Today is the first day of meteorological spring and wildlife is bursting into life right on cue.
Male swans are getting really territorial, puffing up their feathers and seeing off the competition.
One pair of swans have even been spotted trying out the nesting spot shown below in a secluded area of Wroxham Broad, although this seems to have been abandoned.
Wroxham Island, a narrow strip of land that splits Wroxham Broad with the river Bure, is now a cacophony of activity with Canada and Greylag geese noisily squabbling and jostling for the best nesting positions. The island is a much coveted nesting spot for geese as it affords good protection from predators such as foxes.
Currently the Canada geese seem to be the most aggressive at staking their claim on the island and are certainly getting the best of the Greylag geese, which are still moving in large numbers as shown landing on Wroxham Broad below.
Another interesting phenomenon is some of the Cormorants (which crowd onto the imposing trees on Wroxham Island) developing white patches in their plumage.
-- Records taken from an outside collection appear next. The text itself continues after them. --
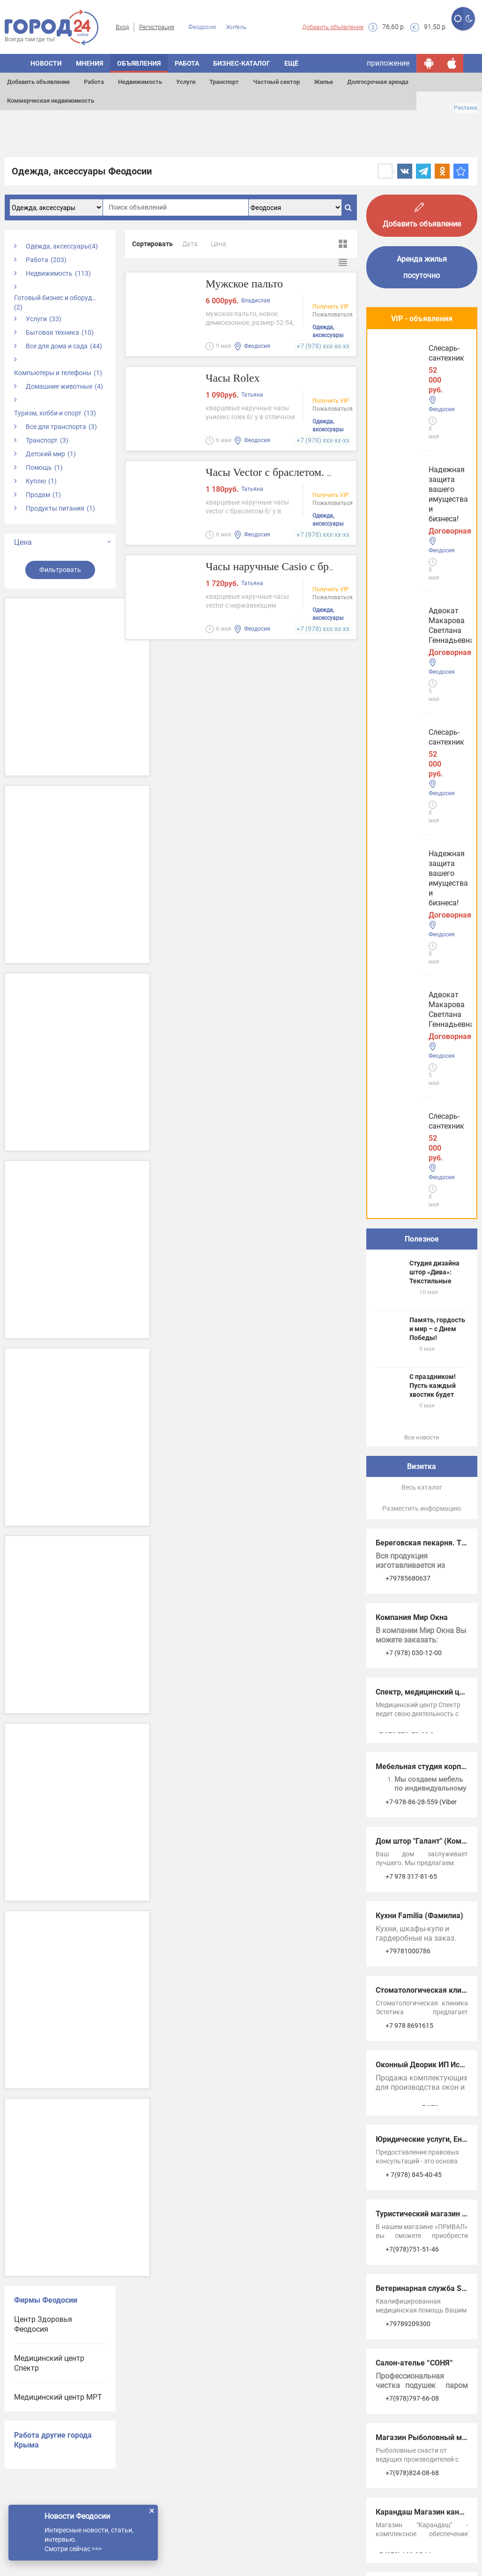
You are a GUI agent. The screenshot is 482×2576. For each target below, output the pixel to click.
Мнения (89, 63)
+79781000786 (408, 1299)
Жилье (323, 81)
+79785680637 (408, 926)
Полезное (422, 587)
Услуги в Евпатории (410, 2115)
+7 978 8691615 (409, 1374)
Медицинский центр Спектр (49, 2363)
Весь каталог (421, 835)
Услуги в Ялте (399, 2144)
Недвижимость (140, 81)
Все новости (421, 785)
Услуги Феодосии (405, 2028)
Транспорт (224, 81)
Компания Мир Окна (412, 965)
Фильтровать (60, 569)
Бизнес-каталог (241, 63)
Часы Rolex (235, 378)
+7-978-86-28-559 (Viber (421, 1150)
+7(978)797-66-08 (412, 1746)
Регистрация (156, 26)
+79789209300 (408, 1672)
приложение (388, 63)
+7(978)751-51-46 (412, 1597)
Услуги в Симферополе (416, 2086)
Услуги (185, 81)
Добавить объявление (332, 26)
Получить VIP (330, 307)
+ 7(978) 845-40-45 (414, 1523)
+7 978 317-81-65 (411, 1224)
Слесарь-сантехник (412, 529)
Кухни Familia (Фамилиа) (419, 1263)
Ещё (291, 63)
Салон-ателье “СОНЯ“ (414, 1711)
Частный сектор (276, 81)
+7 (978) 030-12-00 (414, 1001)
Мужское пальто (248, 284)
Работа (94, 81)
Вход (122, 26)
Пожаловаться (332, 315)
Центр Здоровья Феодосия (43, 2324)
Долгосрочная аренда (377, 81)
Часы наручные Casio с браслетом (293, 567)
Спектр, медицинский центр (426, 1040)
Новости (46, 63)
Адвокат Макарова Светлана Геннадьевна (419, 455)
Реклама (465, 108)
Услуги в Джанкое (407, 2173)
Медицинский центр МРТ (58, 2397)
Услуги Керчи (399, 2057)
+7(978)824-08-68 (412, 1821)
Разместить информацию (421, 856)
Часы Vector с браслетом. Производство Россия (328, 473)
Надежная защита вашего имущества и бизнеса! (415, 371)
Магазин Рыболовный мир (423, 1785)
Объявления (139, 63)
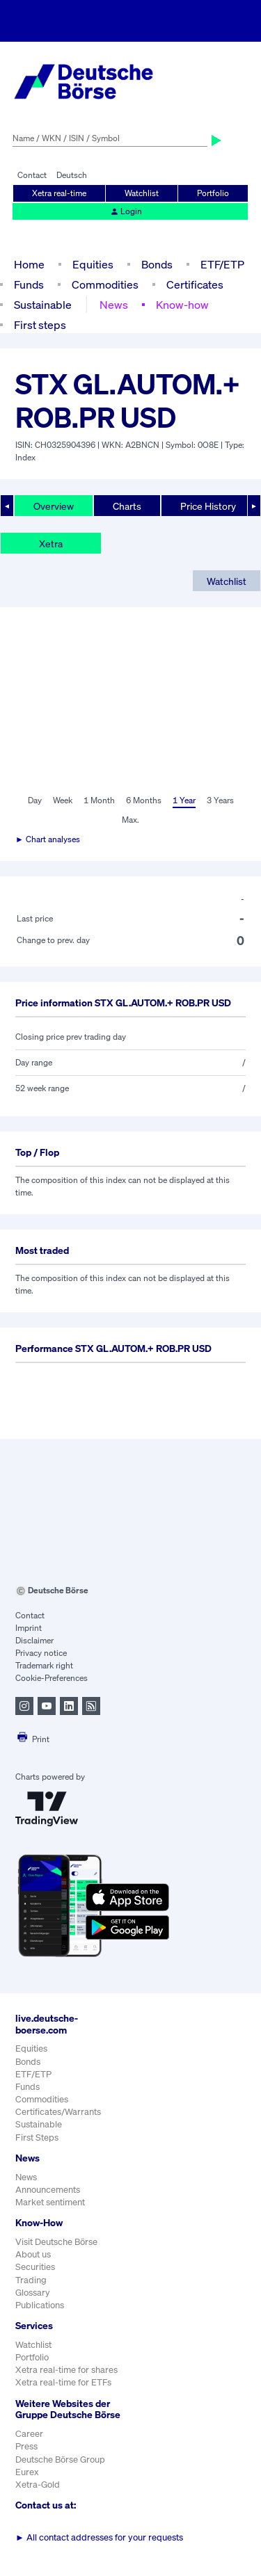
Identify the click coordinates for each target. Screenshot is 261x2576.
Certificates (194, 284)
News (114, 304)
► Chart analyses (47, 839)
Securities (35, 2267)
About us (33, 2254)
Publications (39, 2305)
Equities (92, 264)
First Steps (36, 2137)
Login (126, 211)
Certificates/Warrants (58, 2112)
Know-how (182, 304)
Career (29, 2434)
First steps (40, 324)
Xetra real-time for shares (66, 2370)
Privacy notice (41, 1653)
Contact (32, 175)
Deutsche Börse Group (60, 2459)
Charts (127, 506)
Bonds (157, 264)
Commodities (105, 284)
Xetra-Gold (37, 2484)
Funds (29, 284)
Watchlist (142, 193)
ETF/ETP (222, 264)
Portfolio (213, 193)
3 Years (220, 800)
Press (26, 2446)
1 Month (99, 800)
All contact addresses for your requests (99, 2537)
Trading (31, 2280)
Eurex (27, 2472)
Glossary (32, 2293)
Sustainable (43, 304)
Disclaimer (34, 1640)
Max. (130, 819)
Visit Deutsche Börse (56, 2242)
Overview (53, 506)
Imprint (28, 1628)
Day (35, 800)
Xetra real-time (59, 193)
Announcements (47, 2190)
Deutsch (71, 175)
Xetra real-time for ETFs (63, 2382)
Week (62, 800)
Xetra (51, 543)
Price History (208, 506)
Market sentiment (50, 2202)
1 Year (184, 800)
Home (29, 264)
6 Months (143, 800)
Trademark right (44, 1665)
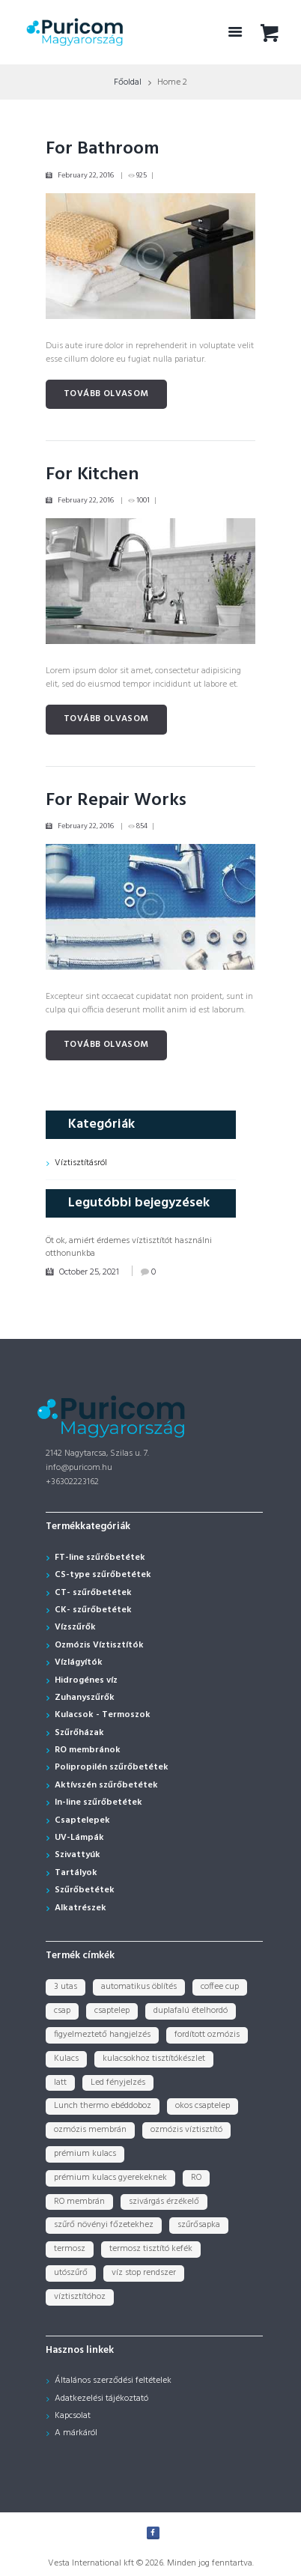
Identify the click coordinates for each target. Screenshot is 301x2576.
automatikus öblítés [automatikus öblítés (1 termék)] (139, 1986)
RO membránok (88, 1750)
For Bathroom (102, 149)
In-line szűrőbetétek (98, 1802)
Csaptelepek (82, 1820)
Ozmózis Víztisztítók (99, 1645)
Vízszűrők (75, 1627)
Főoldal (128, 82)
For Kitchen (92, 475)
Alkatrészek (80, 1908)
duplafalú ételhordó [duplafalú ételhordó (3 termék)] (190, 2010)
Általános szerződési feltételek (113, 2380)
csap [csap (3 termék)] (62, 2010)
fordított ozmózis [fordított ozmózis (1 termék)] (207, 2034)
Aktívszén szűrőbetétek (106, 1785)
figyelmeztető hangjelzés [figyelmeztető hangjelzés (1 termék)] (102, 2034)
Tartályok (76, 1872)
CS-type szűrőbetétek (103, 1574)
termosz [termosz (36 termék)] (69, 2248)
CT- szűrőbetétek (93, 1592)
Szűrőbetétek (85, 1890)
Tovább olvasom (106, 393)
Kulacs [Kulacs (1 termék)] (66, 2058)
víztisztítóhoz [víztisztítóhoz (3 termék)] (80, 2296)
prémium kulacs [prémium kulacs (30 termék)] (85, 2153)
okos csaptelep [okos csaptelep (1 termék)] (202, 2105)
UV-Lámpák (79, 1837)
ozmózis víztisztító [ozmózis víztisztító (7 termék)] (186, 2129)
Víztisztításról (81, 1162)
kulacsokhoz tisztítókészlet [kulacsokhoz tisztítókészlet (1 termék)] (154, 2058)
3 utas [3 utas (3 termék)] (65, 1986)
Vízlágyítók (79, 1662)
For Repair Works (116, 800)
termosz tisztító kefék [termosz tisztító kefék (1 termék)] (150, 2248)
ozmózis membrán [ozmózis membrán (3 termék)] (90, 2129)
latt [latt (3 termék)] (60, 2082)
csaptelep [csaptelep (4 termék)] (112, 2010)
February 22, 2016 (86, 175)
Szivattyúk (77, 1854)
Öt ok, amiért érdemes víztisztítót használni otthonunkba (129, 1247)
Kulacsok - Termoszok (102, 1714)
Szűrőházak (79, 1732)
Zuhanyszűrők (85, 1697)
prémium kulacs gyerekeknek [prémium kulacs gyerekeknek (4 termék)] (110, 2177)
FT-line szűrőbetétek (100, 1557)
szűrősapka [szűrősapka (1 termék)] (198, 2224)
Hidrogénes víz (86, 1680)
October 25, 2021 (89, 1272)
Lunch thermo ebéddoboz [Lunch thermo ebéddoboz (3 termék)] (102, 2105)
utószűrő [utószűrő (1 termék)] (71, 2272)
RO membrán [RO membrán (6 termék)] (79, 2201)
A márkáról (76, 2432)
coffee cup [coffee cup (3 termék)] (220, 1986)
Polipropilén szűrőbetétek (111, 1767)
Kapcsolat (73, 2415)
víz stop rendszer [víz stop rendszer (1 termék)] (144, 2272)
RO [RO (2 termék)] (196, 2177)
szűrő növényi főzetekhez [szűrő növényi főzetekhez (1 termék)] (103, 2224)
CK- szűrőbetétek (93, 1610)
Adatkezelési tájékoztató (101, 2398)
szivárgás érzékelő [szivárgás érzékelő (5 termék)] (164, 2201)
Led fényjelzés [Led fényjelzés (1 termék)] (118, 2082)
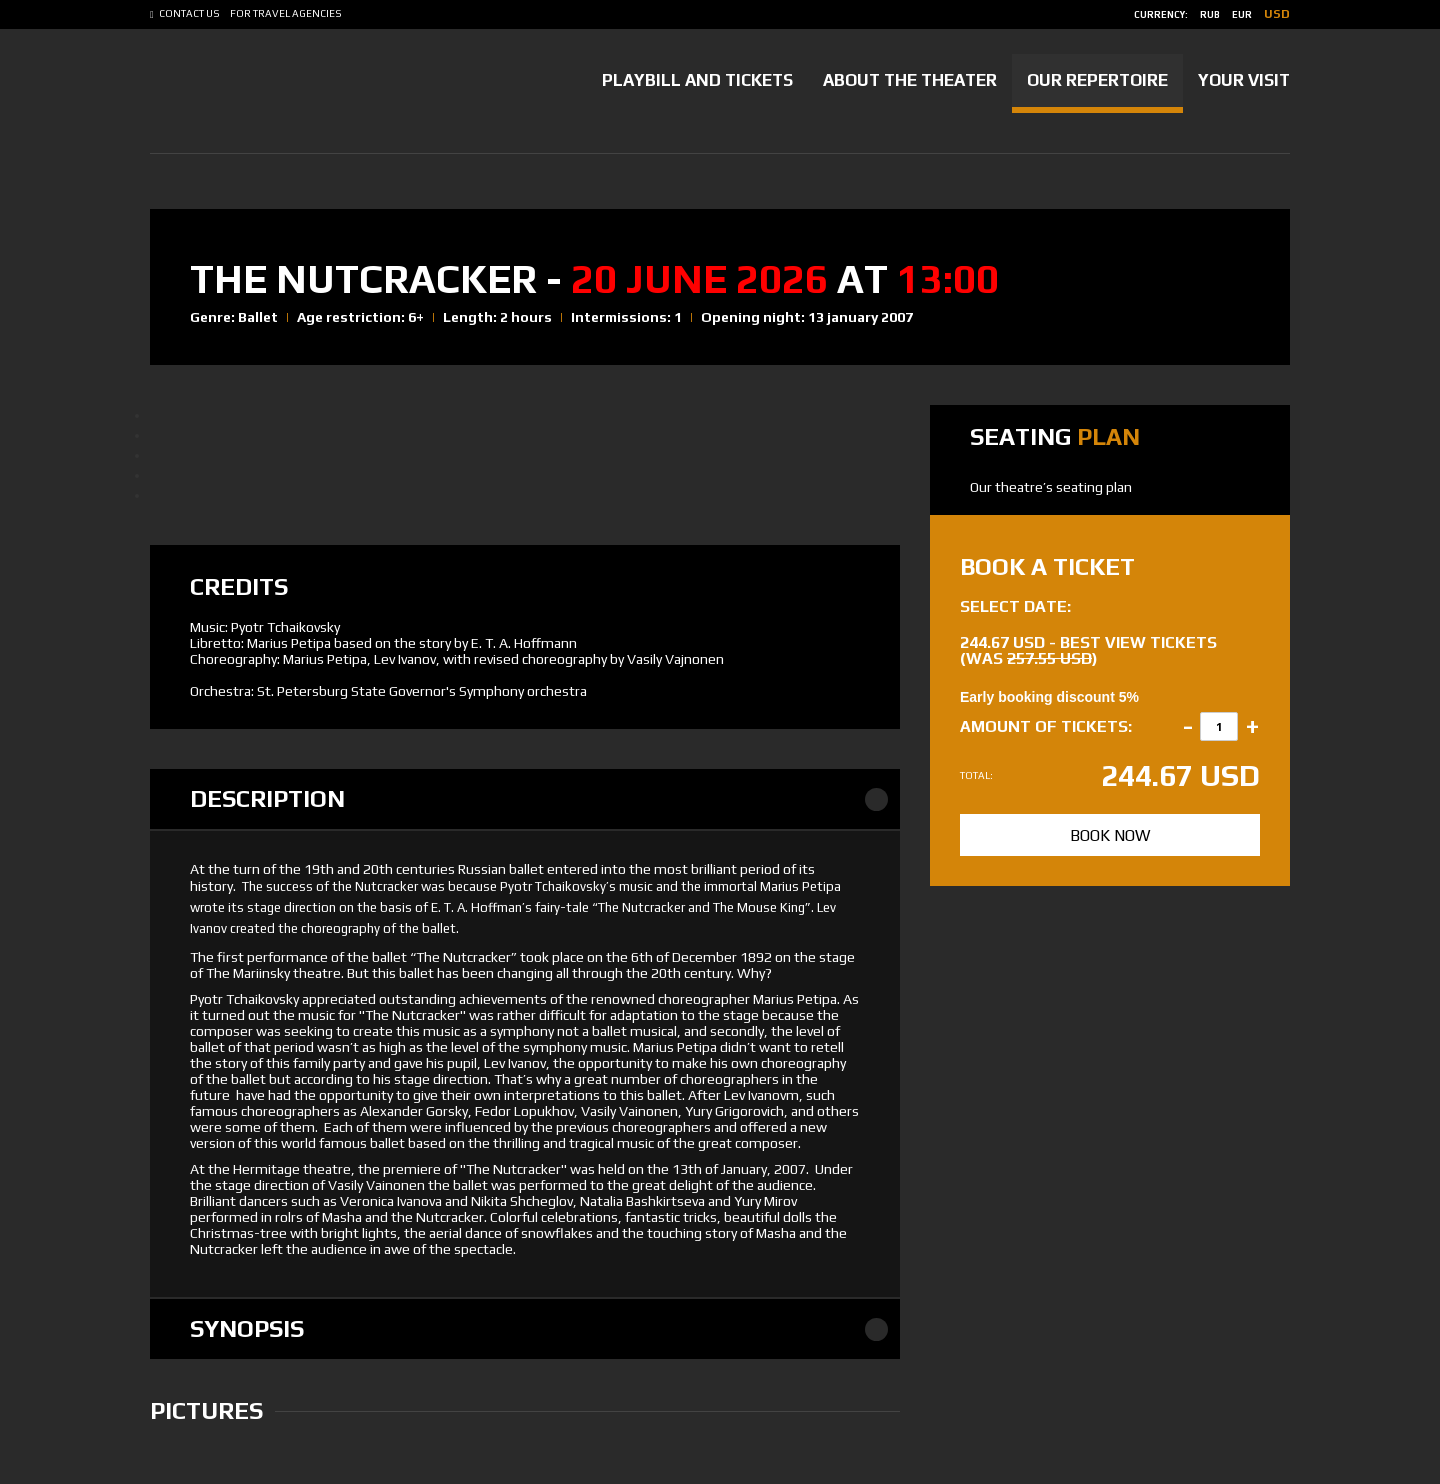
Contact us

The birds with white patches are the mature birds that are ready to breed in the spring.
A little further down river, on Salhouse Broad, Great Crested Grebes are continuing their delightful courtship routine.
Great Crested Grebes very rarely come to land because they have their feet on the back of their body, making it difficult for them to stand, which is why they build floating nests for their eggs.
However rules, as they say, are ment to be broken and we recently spotted a Great Crested Grebe climbing on to the bank – a very unusual and slightly ungainly sight as you can see in this picture!
Another notable point on Salhouse Broad is that there are unusually high numbers of Pochard ducks as you can see below.
The Pochards are mixed in with other winter species, such as Tufted Ducks and Gadwalls, which are still remaining on the broad for now.
On a final note we had to rescue a swan yesterday, which became dangerously tangled in fishing tackle. The vets took it away and thankfully it is recovering well in the care of the RSPCA.